Lea Fullon: The Protector of the Framework
If Lui brings the puso — the heart — of the movement, Lea Fullon builds the road it walks on. As Executive Director of Haraya Policy Center, a nonprofit dedicated to giving Filipinos legal access to plant medicine in the Philippines, Fullon is the movement’s policy architect. At a forum hosted by the UP Law Center Institute of Human Rights in April 2026, she stood before lawmakers and stated clearly:
“We are now demanding the people’s absolute right to health and autonomy. We are demanding a legal framework that recognizes that a plant is not a threat to public order.”
No paligoy-ligoy. Just the truth, stated with the precision of someone who has spent years making sure that when a mother asks for medical cannabis access in the Philippines, she is met with a regulated, safe system — not handcuffs.
Where Their Paths Crossed: CannAlliance PH and Senate Bill 2573
In April 2024, both Lui and Lea stood together as co-convenors of CannAlliance PH — a landmark coalition of seven Philippine cannabis advocacy organizations united behind Senate Bill 2573, the Cannabis Medicalization Act of the Philippines.
The Coalition Members:
- Haraya Policy Center
- Seniors for MedCan Philippines
- MedCann Party
- Sensible Philippines
- Philippine Society of Cannabinoid Medicine
- Masikhay Research Inc.
- Canna Hopefuls Inc.
“The chance of the medical cannabis bill passing into law is the highest so far since 2014,” the coalition declared.

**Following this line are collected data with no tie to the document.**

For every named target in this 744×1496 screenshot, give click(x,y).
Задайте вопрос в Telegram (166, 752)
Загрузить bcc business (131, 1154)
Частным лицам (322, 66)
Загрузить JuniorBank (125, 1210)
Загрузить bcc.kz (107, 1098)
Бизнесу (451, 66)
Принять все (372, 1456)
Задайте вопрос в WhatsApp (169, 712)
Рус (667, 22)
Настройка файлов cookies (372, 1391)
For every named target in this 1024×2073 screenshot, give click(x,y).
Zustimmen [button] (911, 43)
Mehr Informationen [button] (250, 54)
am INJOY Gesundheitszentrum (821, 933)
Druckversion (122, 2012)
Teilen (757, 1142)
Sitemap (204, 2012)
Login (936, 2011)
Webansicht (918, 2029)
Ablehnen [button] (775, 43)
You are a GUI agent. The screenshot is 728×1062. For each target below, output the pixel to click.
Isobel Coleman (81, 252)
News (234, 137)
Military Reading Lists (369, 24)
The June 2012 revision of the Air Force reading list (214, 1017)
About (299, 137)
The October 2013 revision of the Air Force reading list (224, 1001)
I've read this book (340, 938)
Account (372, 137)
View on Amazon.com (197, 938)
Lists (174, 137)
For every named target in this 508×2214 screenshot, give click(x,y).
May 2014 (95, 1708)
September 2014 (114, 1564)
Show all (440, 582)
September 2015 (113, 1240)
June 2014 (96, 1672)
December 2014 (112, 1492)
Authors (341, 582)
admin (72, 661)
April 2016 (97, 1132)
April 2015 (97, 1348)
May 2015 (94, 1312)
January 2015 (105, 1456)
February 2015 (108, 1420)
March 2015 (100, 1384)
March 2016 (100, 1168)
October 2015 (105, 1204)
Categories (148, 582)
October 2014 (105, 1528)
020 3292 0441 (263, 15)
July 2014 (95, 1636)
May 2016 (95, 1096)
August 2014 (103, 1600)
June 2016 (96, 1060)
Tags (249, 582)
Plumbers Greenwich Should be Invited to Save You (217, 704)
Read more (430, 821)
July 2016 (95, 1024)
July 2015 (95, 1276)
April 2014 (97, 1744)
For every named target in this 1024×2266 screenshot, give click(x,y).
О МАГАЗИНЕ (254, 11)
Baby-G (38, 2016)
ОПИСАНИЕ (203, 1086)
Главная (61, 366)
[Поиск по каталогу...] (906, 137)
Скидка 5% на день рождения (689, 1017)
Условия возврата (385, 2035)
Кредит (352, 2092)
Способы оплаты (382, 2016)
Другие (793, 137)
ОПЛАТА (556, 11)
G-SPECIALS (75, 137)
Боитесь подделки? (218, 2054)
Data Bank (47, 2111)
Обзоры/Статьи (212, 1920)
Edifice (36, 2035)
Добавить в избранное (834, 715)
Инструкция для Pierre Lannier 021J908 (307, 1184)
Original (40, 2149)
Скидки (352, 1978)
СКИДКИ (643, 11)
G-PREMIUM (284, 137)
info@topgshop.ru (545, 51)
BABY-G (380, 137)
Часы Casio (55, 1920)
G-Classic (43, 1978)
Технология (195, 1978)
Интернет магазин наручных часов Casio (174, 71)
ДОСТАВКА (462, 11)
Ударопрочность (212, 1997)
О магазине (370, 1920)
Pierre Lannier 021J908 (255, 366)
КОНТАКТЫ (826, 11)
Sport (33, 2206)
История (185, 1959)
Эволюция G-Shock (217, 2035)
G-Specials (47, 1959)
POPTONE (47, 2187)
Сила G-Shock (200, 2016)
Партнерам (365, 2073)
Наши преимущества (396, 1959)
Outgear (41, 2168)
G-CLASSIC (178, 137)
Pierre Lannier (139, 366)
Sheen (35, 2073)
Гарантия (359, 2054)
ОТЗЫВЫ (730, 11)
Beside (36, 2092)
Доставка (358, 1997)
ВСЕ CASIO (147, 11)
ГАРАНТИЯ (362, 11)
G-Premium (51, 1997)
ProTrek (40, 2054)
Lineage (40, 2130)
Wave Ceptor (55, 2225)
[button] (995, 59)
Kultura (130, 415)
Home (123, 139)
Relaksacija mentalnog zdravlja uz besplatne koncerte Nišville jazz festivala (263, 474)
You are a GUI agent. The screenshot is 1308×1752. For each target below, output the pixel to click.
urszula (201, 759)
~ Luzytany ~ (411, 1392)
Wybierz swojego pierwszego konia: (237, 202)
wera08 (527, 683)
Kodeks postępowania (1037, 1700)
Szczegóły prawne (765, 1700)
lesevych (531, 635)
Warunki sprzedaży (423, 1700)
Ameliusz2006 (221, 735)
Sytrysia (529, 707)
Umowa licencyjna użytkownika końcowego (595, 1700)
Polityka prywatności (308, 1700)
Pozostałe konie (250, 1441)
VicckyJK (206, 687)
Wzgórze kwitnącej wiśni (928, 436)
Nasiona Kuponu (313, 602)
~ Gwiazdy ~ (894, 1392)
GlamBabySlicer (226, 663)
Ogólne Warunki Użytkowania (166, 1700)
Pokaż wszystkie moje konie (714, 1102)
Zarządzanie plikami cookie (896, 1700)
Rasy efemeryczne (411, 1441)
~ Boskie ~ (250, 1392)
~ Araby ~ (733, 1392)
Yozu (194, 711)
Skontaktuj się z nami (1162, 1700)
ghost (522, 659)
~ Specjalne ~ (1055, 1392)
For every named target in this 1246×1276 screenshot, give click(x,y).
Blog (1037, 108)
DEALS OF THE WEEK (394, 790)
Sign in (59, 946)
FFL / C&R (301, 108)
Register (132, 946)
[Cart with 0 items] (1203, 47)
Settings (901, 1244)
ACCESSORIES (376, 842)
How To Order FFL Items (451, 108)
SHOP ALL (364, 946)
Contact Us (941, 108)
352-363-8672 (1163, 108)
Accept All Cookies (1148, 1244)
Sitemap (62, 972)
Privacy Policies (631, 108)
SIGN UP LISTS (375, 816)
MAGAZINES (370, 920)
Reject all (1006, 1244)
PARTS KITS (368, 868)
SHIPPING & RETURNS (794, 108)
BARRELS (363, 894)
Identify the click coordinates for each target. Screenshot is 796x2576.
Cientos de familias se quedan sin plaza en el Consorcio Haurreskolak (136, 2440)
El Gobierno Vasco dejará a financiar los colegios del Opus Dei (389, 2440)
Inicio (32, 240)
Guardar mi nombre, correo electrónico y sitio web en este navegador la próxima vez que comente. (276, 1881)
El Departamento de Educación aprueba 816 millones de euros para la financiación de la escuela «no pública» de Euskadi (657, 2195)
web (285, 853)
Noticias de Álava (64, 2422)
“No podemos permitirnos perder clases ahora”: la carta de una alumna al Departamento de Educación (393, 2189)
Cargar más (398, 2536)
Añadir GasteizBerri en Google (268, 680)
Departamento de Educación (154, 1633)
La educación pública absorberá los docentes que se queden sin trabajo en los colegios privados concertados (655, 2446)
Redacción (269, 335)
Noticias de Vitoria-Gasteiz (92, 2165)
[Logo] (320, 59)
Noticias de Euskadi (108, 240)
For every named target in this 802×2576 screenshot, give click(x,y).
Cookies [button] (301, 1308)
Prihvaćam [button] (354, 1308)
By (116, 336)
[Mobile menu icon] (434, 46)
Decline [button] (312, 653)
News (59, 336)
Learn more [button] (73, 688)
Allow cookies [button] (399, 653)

After a decade of knocking, the door was finally beginning to open.
Why It Started With Them
In the Philippines, the mother is the ilaw ng tahanan — the light of the home. When that light sees a child or a parent in pain, it does not flicker. It burns brighter. Lui and Lea represent two sides of the same laban: compassion and conviction. Together, they have not just changed the conversation — they have changed what the conversation is allowed to demand. Senate Bill 2573 is now closer to becoming law than at any point in the past ten years. It happened because Filipino women in cannabis advocacy refused to stop.